American Association of Bovine Practitoners

Research Summary - 2

Measuring pathogen specificity of IgG in milk replacers and the potential for supplementing with pathogen-specific IgY

Date/Time:	9/12/2025 14:15
Author:	Roger L Saltman
Clinic:	RLS Management Solutions LLC
City, State, ZIP:	Cazenovia, NY 13035

R. L. Saltman, DVM, MBA ; S. W. Jones, PhD ; M. Tollefson, BS ;
¹RLS Management Solutions LLC, Cazenovia, NY 13035
²Arkion Life Sciences, New Castle, DE 19720

Introduction:

Milk Replacers (MRs) are formulated to provide calves with the nutrients necessary for growth. Milk-based protein sources contain varying amounts of IgG that can provide the calf with enteric immunity by binding to pathogens for removal from the GI tract. There is very little literature that refers to this potential passive immunity offered by milk-based MR components and no previous work to demonstrate the relative levels of this passive immunity in specific MR formulations.
The Objective of this study was to develop a method to determine the total amount of IgG present in five commercial MRs as well as the specificity to common causes of calf scours. Next, the improvement in specific antibody titers was evaluated by adding IgY, the avian equivalent to IgG, to the MR. The IgY egg powder (EggTek®-C) was harvested from the eggs of chickens inoculated with multiple killed enteric calf pathogens.

Materials and methods:

Five commercial MRs were randomized and reconstituted following manufacturers’ instructions. Total IgG titers were measured using a Bovine IgG ELISA Kit (ICL, Inc.). IgG was purified from each MR by: 1) acidifying the sample to remove casein, 2) precipitating the IgG with ammonium sulfate, 3) purification through a Protein A column, and 4) dialysis against PBS. The purified IgG was then conjugated to a horseradish peroxidase (HRP, Abcam Ltd) and used in direct ELISAs to measure antigen specificity against: bovine rotavirus, bovine coronavirus, Crypto. parvum, E. coli, and Salmonella Dublin. The amount of IgG tested for each MR was equivalent to a 10 oz. dose of MR. Specificity results were determined using A450 values (absorbance at 450 nm) providing a measure of the amount of antibody bound to the pathogen.
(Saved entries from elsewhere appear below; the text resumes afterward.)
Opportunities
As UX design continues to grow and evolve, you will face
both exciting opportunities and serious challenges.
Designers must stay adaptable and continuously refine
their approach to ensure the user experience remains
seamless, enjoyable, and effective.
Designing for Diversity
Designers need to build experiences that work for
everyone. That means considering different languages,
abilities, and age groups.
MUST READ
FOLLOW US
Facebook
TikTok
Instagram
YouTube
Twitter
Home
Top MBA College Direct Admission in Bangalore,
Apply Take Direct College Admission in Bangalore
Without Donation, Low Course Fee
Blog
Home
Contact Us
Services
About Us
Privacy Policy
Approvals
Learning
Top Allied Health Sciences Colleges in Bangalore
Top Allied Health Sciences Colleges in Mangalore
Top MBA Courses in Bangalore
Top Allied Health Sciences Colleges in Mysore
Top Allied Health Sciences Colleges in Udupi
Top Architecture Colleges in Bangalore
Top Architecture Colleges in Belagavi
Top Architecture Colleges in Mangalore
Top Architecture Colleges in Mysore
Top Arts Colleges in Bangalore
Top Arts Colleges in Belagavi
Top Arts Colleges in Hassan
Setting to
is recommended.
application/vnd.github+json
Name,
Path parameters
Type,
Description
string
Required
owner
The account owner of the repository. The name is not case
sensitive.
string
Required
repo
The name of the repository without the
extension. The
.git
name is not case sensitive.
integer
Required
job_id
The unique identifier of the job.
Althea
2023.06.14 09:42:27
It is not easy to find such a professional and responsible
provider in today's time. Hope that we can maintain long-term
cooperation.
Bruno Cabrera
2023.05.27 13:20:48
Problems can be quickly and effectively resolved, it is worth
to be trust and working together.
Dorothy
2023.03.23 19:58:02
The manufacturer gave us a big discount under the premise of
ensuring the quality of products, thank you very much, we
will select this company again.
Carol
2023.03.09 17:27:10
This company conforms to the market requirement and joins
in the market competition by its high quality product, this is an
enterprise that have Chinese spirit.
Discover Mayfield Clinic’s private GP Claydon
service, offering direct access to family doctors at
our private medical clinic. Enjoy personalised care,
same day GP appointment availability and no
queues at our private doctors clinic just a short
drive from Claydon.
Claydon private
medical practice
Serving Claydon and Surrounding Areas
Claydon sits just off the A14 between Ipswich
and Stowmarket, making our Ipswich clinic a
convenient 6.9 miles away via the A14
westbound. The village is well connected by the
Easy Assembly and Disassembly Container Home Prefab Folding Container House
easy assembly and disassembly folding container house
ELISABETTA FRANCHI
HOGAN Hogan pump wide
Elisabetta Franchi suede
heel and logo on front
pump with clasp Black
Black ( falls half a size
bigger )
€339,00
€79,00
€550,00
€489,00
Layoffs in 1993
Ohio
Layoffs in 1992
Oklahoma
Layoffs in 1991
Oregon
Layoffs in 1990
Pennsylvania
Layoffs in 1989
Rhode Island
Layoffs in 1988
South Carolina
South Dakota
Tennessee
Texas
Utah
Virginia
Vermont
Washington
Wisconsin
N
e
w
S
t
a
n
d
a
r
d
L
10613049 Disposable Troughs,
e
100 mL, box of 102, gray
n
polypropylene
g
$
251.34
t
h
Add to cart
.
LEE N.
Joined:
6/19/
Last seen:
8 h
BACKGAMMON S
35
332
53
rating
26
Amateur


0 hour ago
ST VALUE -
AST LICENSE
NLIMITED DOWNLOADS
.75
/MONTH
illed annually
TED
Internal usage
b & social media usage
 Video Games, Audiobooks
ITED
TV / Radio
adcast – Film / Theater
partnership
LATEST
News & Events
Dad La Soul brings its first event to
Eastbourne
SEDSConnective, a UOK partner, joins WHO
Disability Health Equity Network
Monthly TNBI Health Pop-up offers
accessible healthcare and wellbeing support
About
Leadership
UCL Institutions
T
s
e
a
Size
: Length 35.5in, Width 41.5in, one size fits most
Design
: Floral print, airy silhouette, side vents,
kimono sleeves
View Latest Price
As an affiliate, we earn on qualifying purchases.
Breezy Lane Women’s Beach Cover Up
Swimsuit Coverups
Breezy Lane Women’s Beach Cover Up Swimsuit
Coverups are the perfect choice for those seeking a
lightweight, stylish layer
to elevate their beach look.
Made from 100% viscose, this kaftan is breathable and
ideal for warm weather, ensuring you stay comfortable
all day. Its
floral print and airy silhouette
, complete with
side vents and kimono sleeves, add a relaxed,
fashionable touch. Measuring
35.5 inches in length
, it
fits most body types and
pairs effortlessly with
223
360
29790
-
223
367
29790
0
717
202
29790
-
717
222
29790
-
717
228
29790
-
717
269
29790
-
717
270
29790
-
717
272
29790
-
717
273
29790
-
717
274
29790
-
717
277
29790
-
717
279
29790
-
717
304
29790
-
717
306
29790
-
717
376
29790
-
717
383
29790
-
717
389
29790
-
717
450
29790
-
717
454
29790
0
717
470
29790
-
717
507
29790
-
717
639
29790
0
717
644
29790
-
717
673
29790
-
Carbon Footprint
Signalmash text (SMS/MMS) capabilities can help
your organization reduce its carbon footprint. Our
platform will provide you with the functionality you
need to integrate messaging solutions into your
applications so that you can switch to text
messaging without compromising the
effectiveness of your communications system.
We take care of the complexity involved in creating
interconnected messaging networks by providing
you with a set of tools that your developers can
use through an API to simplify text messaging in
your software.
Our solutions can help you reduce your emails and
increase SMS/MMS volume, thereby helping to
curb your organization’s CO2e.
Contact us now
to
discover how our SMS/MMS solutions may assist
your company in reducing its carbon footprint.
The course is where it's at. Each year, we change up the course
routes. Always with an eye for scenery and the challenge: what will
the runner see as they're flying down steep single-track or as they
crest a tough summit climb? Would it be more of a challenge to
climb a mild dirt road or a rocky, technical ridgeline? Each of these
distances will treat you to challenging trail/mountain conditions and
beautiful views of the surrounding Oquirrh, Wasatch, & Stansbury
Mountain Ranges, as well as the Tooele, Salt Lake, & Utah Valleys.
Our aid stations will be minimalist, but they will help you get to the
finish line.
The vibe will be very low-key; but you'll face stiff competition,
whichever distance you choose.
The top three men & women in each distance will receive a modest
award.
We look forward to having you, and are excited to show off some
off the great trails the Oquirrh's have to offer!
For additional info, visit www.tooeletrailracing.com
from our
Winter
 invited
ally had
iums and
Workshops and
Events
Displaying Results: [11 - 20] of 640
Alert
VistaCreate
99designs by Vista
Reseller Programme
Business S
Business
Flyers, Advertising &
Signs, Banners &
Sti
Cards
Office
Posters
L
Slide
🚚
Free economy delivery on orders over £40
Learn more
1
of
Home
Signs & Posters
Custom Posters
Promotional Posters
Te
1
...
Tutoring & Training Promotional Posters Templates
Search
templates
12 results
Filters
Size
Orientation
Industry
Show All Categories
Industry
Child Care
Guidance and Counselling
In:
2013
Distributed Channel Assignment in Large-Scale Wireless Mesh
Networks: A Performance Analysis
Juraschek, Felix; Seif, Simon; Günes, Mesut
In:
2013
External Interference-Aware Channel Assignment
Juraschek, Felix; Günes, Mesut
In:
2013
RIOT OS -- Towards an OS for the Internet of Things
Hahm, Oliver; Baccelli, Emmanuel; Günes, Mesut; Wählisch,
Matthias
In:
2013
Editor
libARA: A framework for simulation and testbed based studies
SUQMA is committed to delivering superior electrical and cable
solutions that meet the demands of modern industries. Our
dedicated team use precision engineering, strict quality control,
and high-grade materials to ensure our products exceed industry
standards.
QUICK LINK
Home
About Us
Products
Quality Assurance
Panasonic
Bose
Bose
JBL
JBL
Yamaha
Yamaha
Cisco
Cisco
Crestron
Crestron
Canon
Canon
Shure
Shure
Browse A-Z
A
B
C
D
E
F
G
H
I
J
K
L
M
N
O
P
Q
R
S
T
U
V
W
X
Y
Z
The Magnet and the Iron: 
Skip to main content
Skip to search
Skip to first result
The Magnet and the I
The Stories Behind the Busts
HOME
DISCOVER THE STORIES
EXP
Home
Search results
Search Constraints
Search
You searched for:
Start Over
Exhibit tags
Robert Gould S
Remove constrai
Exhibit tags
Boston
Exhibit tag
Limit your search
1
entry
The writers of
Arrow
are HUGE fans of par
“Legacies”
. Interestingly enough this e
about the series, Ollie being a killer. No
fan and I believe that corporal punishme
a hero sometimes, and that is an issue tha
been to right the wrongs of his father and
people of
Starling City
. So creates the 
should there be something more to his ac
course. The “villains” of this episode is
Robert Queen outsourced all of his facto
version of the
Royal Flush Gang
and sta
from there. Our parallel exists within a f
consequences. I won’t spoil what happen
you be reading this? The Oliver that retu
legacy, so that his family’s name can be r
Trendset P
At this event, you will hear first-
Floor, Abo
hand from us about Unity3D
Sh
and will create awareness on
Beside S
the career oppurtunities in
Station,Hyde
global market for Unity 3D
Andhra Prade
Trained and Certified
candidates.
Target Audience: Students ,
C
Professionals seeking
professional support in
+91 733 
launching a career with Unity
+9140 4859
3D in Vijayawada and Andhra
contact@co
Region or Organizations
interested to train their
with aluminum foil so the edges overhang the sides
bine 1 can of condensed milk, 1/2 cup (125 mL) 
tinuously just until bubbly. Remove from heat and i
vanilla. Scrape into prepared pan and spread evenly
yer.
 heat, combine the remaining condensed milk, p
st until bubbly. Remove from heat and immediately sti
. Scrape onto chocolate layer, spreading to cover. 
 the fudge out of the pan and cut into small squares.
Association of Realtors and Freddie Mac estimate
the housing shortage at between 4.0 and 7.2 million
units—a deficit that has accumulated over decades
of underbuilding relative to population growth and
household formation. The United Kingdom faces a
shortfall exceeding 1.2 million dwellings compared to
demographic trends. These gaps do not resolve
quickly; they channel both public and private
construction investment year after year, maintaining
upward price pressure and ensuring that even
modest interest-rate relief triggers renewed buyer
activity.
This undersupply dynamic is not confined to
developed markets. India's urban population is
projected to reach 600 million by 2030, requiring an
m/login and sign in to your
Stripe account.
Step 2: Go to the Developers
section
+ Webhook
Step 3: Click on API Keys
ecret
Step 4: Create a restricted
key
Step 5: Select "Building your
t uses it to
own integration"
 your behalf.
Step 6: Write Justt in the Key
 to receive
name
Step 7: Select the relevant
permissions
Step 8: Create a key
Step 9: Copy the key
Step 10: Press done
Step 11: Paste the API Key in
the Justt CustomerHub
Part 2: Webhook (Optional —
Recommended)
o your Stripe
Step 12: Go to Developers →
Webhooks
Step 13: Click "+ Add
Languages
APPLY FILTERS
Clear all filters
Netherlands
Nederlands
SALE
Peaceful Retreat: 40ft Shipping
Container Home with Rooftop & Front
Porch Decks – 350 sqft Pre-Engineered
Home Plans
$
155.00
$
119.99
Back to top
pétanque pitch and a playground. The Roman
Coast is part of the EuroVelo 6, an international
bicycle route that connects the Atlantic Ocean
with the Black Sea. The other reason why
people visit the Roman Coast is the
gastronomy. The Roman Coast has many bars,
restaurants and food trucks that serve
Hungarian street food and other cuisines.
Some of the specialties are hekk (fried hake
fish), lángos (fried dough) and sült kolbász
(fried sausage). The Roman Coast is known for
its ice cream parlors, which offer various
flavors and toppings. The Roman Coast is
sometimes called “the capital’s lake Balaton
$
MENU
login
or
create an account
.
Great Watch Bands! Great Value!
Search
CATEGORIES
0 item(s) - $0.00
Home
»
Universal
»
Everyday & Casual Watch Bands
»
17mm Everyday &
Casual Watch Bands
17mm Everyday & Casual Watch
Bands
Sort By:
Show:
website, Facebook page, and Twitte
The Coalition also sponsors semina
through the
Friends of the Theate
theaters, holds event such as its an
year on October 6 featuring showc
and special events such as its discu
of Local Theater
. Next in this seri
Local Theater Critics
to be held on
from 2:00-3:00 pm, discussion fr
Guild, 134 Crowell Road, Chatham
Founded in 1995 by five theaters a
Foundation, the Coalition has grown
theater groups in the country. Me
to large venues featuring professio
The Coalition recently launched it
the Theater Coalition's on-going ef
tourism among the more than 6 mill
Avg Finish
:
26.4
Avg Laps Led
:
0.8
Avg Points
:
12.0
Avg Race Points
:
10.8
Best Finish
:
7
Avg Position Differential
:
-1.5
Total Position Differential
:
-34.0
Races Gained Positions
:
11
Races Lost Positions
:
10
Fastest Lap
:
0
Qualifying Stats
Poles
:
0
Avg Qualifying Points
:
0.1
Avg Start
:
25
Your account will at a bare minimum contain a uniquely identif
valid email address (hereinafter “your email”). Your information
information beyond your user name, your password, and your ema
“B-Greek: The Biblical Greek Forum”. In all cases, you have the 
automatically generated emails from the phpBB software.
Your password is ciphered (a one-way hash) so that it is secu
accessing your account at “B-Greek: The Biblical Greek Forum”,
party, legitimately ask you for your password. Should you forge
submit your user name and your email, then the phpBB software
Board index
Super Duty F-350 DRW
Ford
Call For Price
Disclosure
ANOVA comparison of least significant difference was performed at a significance level of 0.05. IgY was then purified from the egg powder and labeled with HRP. The equivalent of a 2 g dose of the IgY egg powder was added to each MR and assayed against the same pathogens. Paired T-Tests were performed at a significance level of 0.05.

Results:

Total IgG (mg/g MR) varied among the MRs with values of 2.01 mg/g in MR B, 3.76 mg/g in MR C, 5.65 mg/g in MR D, 11.09 mg/g in MR A, and 12.16 mg/g in MR E. All levels were significantly different except MR A was not different from MR E. The antigen specific A450 values also varied significantly among the MRs, but surprisingly, they did not necessarily correlate with the total IgG levels. For example, the A450 value against bovine rotavirus were 0.009 for MR B, 0.031 for MR C, 0.128 for MR D, 0.136 for MR A, and 0.301 for MR E. Though the total IgY of MR A and MR E were relatively close, the specific bovine rotavirus titer in MR A was more comparable to MR D. This was seen for all the antigens, where MR D generally had numerically higher A450 values than MR A.
When the equivalent of 2 g of the IgY egg powder was added to the 10 oz dose of MRs, the specific A450 values improved for all antigens and MRs. The increase in A450 was statistically significant (p-value < 0.05) for all antigens and MRs except for Salmonella Dublin for MR E, which increased from 0.437 to 0.478 with IgY. For the other antigens, the magnitude of the A450 increase depended on the MR. For example, total Ig against E. coli for MR A increased from 0.131 to 0.401 (a 200% increase), while E. coli Ig for MR E increased from 0.494 to 0.643 (a 30% increase). MR B had the highest average improvements (~2,000%), followed by MR C (~600% improvement), MR A (~150% improvement), MR D (~90% improvement), and MR E (~20% improvement).

Significance:

This analysis highlights the importance of testing not only the total IgG level but the specificity of the IgG to ensure potential effectiveness against enteric pathogens. Results show that not all protein sources or MRs are the same with some having more IgG against enteric pathogens than others. The addition of a hyperimmunized egg powder to MRs can significantly improve specific titers for enteric pathogens.